September spells the end of summer. For many northern hemisphere gardeners, it also spells the beginning of the end for those annuals that have brightened their lives since spring. With September come the first bright leaves of autumn. Introducing flowers that are in season in September into your garden will capitalize on the color unfolding overhead. Many of these late bloomers will continue to shine well past frost.
Heat Aster 'Blue Star'
Heath aster (Aster ericoides), a perennial hardy to minus 40 degrees Fahrenheit, grows from 1 to 3 feet high and wide. At home in drought and poor soils, it blooms in September and October. 'Blue Star' is a heath aster cultivar with narrow, stiff green leaves up to 3 inches long. Its tiny flowers have light blue petals (rays) around bright yellow flat central disks. They grow in heavy sprays along its upright stems.

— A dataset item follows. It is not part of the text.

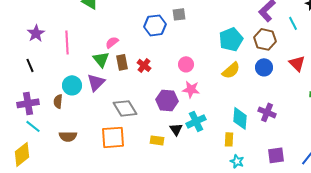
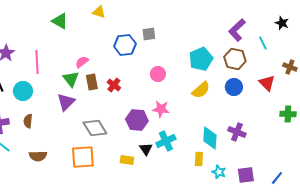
pink circle: (186, 64) -> (158, 74), moved
cyan circle: (72, 85) -> (23, 91), moved
cyan star: (237, 161) -> (219, 172), moved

Butterflies flock to 'Blue Star.' Use this largely disease-and-pest-resistant plant, suggests the Missouri Botanical Garden, in borders or prairie or rock gardens. It likes sun and well-drained, dry or averagely moist sand or clay soil.
Chrysanthemum 'Dark Triumph'
Chrysanthemums are classic fall garden choices. Hardy to minus 20 degrees Fahrenheit, these compact, mounding plants have pungently fragrant green leaves. Their variously shaped blooms come in warm and cool colors, many of which complement or contrast strikingly with autumn foliage. Dark Triumph is a densely branched, hybrid cultivar standing 18 inches to 2 feet high. From September to frost, according to the Missouri Botanical Garden, it has abundant, flat two-toned bronze blooms.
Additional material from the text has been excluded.